Tak pernah terbayangkan betapa penderitaan ini begitu dahsyat. Bagaimana aku dapat mengatasi hari-hari dan bahkan bulan-bulan berikutnya?
Pada akhir malam perdana yang mengerikan, dalam jam-jam pertama di malam itu, 7 orang gadis ketakutan merangkak saling berdekapan. Mereka kelelahan, menangisi keperawanan mereka yang telah hilang.
Pemimpin doa
Siang hari kami merasa agak aman, walau rumah itu selalu penuh dengan orang Jepang.

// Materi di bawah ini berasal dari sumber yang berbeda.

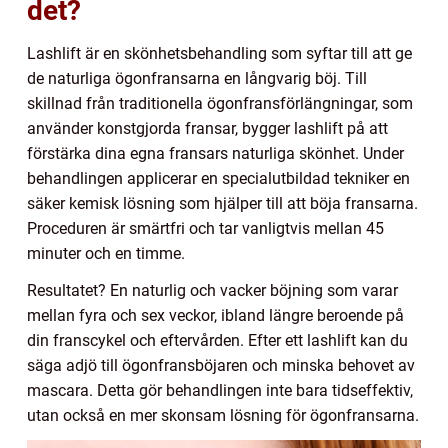
det?
Lashlift är en skönhetsbehandling som syftar till att ge
de naturliga ögonfransarna en långvarig böj. Till
skillnad från traditionella ögonfransförlängningar, som
använder konstgjorda fransar, bygger lashlift på att
förstärka dina egna fransars naturliga skönhet. Under
behandlingen applicerar en specialutbildad tekniker en
säker kemisk lösning som hjälper till att böja fransarna.
Proceduren är smärtfri och tar vanligtvis mellan 45
minuter och en timme.
Resultatet? En naturlig och vacker böjning som varar
mellan fyra och sex veckor, ibland längre beroende på
din franscykel och eftervården. Efter ett lashlift kan du
säga adjö till ögonfransböjaren och minska behovet av
mascara. Detta gör behandlingen inte bara tidseffektiv,
utan också en mer skonsam lösning för ögonfransarna.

Mereka datang dan pergi. Mengamati kami dari kepala hingga ujung kaki. Kami sangat takut menghadapi malam yang akan tiba.
Begitu mulai gelap, rumah itu pun segera "dibuka". Tubuh kami pun habis ditelan kecemasan mengerikan. Setiap malam aku mencoba bersembunyi di lain tempat. Tapi aku selalu ditemukan. Akhirnya, tempat-tempat persembunyianku pun segera habis.
Aku bahkan pernah memanjat pohon. Tapi mereka menemukanku juga. Aku diseret ke kamar tidurku, setelah dicaci maki habis-habisan.
Tapi tiap menit, tiap detik, upaya itu membantu menunda dimulainya malam yang mengerikan itu.
Agar tampak tak menarik sama sekali, aku mencukur rambut dengan gunting di laci toilet. Aku memandangi diriku yang begitu buruk di cermin.
"Sekarang pasti tak ada yang menginginkan diriku," demikian pikirku. Namun kemudian tersiar kabar, salah seorang wanita mencukur gundul dirinya. Aku malah jadi tontonan.
Dengan berjalannya waktu, kami semakin sering membicarakan keadaan kami, serta bagaimana kami menghadapinya sebaik- baiknya. Kami berbagi kecemasan, sakit, dan hinaan-hinaan.
Kami saling memerlukan dukungan. Terjalinlah ikatan cinta dan persabahatan di antara kami. Gadis-gadis itu mencari kekuatan rohani pada diriku. Setiap hari aku memimpin doa.
Di samping itu dengan berbagai permainan kartu kami dapat menunda saat perkosasan yang tak terhindarkan itu.